### [About this exercise]
In your copy, each record should read exactly as it does below, and no pictures should be present.

Collected data:
┄┄┄┄┄┄┄┄┄┄┄┄┄┄┄┄┄┄┄┄

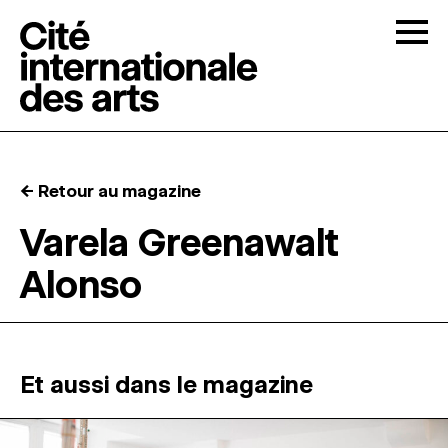
Skip to content
Togg
APPELS À CANDIDATURES
← Retour au magazine
LA CITÉ
↓
Varela Greenawalt
Alonso
RÉSIDENCES
↓
ATELIERS OUVERTS
Et aussi dans le magazine
PROGRAMMATION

┄┄┄┄┄┄┄┄┄┄┄┄┄┄┄┄┄┄┄┄

### [Solution for this task]
Skip to content
Togg
APPELS À CANDIDATURES
← Retour au magazine
LA CITÉ
↓
Varela Greenawalt
Alonso
RÉSIDENCES
↓
ATELIERS OUVERTS
Et aussi dans le magazine
PROGRAMMATION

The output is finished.